*** Opening Exercise material ***
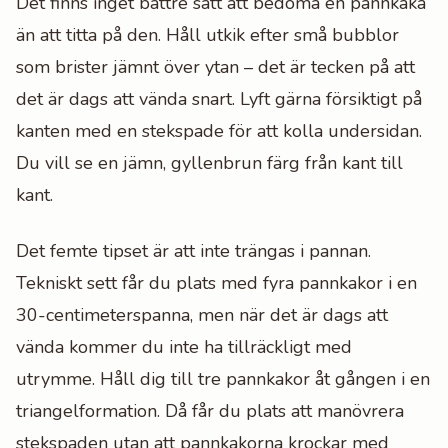
Det finns inget bättre sätt att bedöma en pannkaka
än att titta på den. Håll utkik efter små bubblor
som brister jämnt över ytan – det är tecken på att
det är dags att vända snart. Lyft gärna försiktigt på
kanten med en stekspade för att kolla undersidan.
Du vill se en jämn, gyllenbrun färg från kant till
kant.
Det femte tipset är att inte trängas i pannan.
Tekniskt sett får du plats med fyra pannkakor i en
30-centimeterspanna, men när det är dags att
vända kommer du inte ha tillräckligt med
utrymme. Håll dig till tre pannkakor åt gången i en
triangelformation. Då får du plats att manövrera
stekspaden utan att pannkakorna krockar med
*** Closing Exercise material ***
| Task goal |
All lines from the one that holds "Du vill se en" to the end of the entries above must be transcribed exactly, both ends included, and no others.

| Answer for the task |
Du vill se en jämn, gyllenbrun färg från kant till
kant.
Det femte tipset är att inte trängas i pannan.
Tekniskt sett får du plats med fyra pannkakor i en
30-centimeterspanna, men när det är dags att
vända kommer du inte ha tillräckligt med
utrymme. Håll dig till tre pannkakor åt gången i en
triangelformation. Då får du plats att manövrera
stekspaden utan att pannkakorna krockar med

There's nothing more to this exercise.